The trail splits in Ourense for about 25 kilometers. I chose the western route via Mandras although the routes are about the same length. This route has the more scenic views and there was less walking along busy highways. It also has what is reputed to be the steepest climb on all the Caminos. A one kilometer continuous 20 degree slope followed by a half kilometers at a less strenuous 12 degrees. Normally, the reward for the climb is the superb view from the top but on this drab day I could see absolutely nothing because of the thick fog.
The view into the valley at about the halfway point of the climb.
Despite the drizzle and the fog it was quite a pleasant walk with interesting scenery and camino artifacts along the way as can be seen from these photos.
Gnarly old oak trees
.
There were two goldfish in the basin
Stones worn smooth by millions of feet
An interesting Camino fountain
The entrance to the albergue at Cea
The bell tower in Cea
Stone is a plentiful building material
Another fountain near Silvaboa
My destination was the Monasterio de Oseira, an imposing and overwhelming structure with roots going back to the tenth century. The current buildings were rebuilt after a fire in 1552 and restored in the late twentieth century. This is what I saw as I came around a bend in the road. It was jaw dropping!
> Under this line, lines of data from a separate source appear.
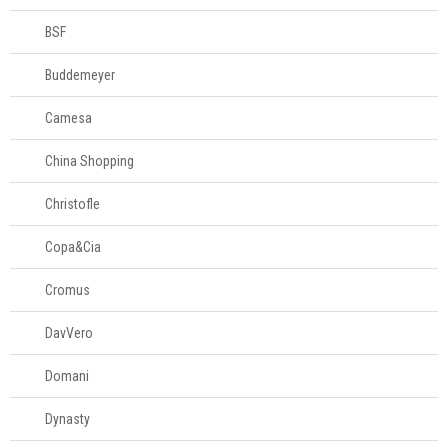
BSF
Buddemeyer
Camesa
China Shopping
Christofle
Copa&Cia
Cromus
DavVero
Domani
Dynasty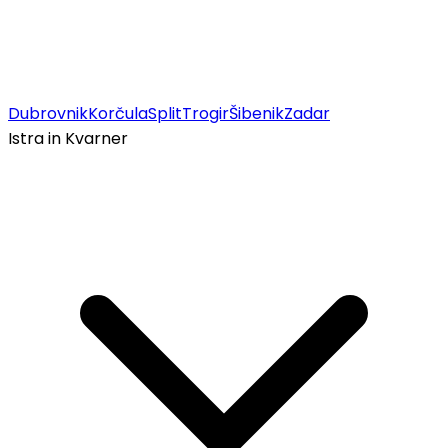
Dubrovnik
Korčula
Split
Trogir
Šibenik
Zadar
Istra in Kvarner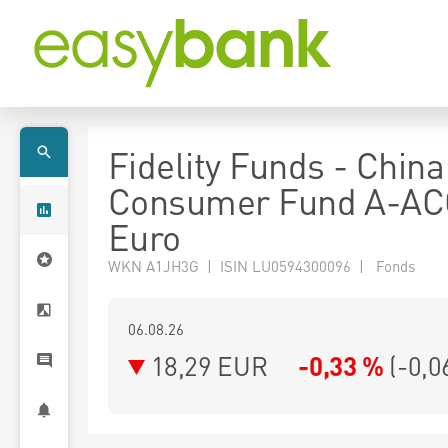
Fidelity Funds - China
Consumer Fund A-AC
Euro
WKN A1JH3G | ISIN LU0594300096 | Fonds
06.08.26
18,29 EUR
-0,33 %
(
-0,0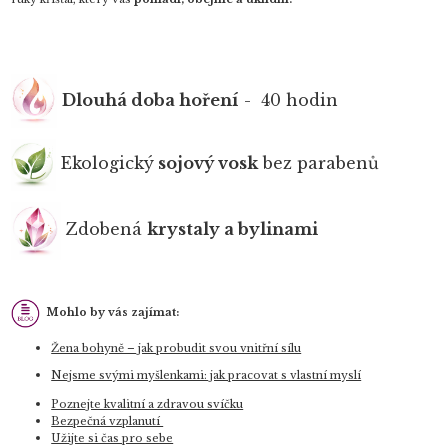
Dlouhá doba hoření
- 40 hodin
Ekologický
sojový vosk
bez parabenů
Zdobená
krystaly a bylinami
Mohlo by vás zajímat:
Žena bohyně – jak probudit svou vnitřní sílu
Nejsme svými myšlenkami: jak pracovat s vlastní myslí
Poznejte kvalitní a zdravou svíčku
Bezpečná vzplanutí
Užijte si čas pro sebe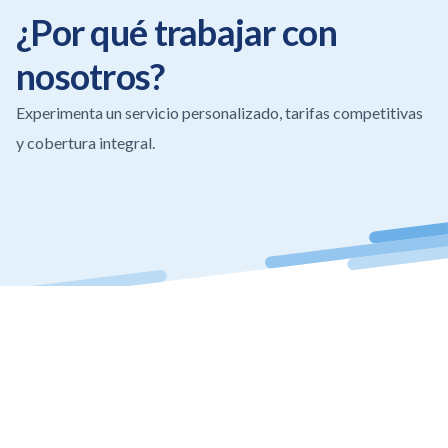
¿Por qué trabajar con
nosotros?
Experimenta un servicio personalizado, tarifas competitivas
y cobertura integral.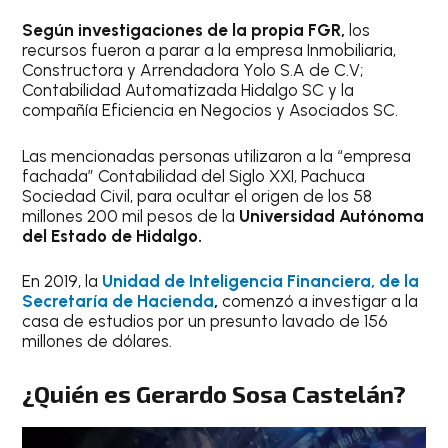
Según investigaciones de la propia FGR,
los
recursos fueron a parar a la empresa Inmobiliaria,
Constructora y Arrendadora Yolo S.A de C.V;
Contabilidad Automatizada Hidalgo SC y la
compañía Eficiencia en Negocios y Asociados SC.
Las mencionadas personas utilizaron a la “empresa
fachada” Contabilidad del Siglo XXI, Pachuca
Sociedad Civil, para ocultar el origen de los 58
millones 200 mil pesos de la
Universidad Autónoma
del Estado de Hidalgo.
En 2019, la
Unidad de Inteligencia Financiera, de la
Secretaría de Hacienda
,
comenzó a investigar a la
casa de estudios por un presunto lavado de 156
millones de dólares.
¿Quién es Gerardo Sosa Castelán?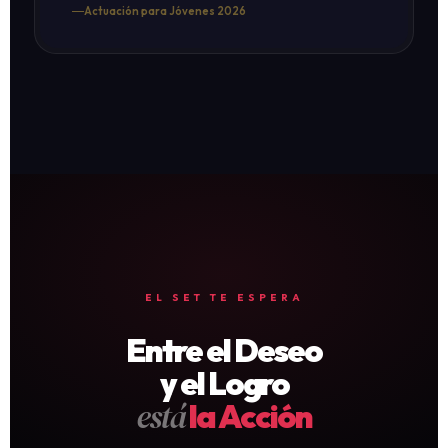
Actuación para Jóvenes 2026
EL SET TE ESPERA
Entre el Deseo
y el Logro
está
la Acción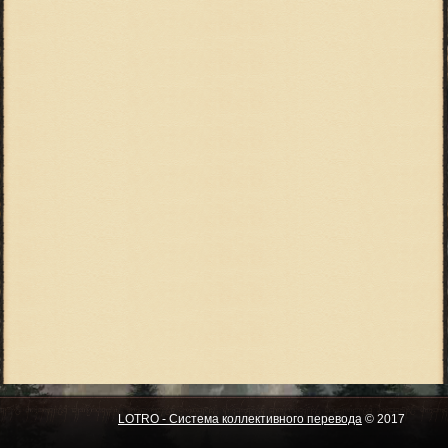
LOTRO - Система коллективного перевода
© 2017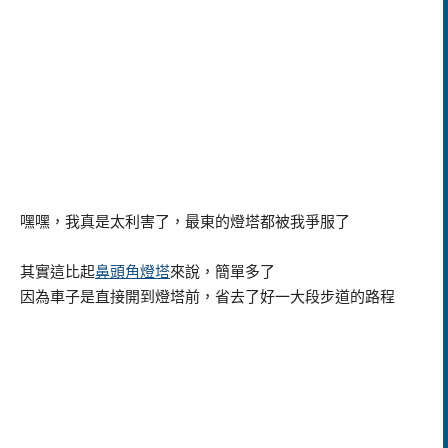
嘿嘿，我真是太利害了，最東的燈塔都被我爭服了
其實這比起
鼻頭角燈塔
來說，簡單多了
因為車子是直接開到燈塔前，省去了好一大段步道的路程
My guide book stated that pilgrims could stay at the monastery in luxurious cells with single beds and sitting rooms and that the monks also provided hot showers and meals. Unfortunately these facilities had been shut down for the season but I was offered a bed in a large hall with basic facilities: a bed with a mattress but no pillow, a wash basin but no shower, water but not heated and lastly once again I was alone. But it came with all the goodness in the world.
My home in the monastery
When I went to pay my five euro fee and get my credentials book stamped, Father Luis offered to give me a tour of the main building. How could I refuse! Unfortunately I was not allowed to take any photographs. This facility houses only 17 monks. I could just imagine what it was like 100 or more years ago.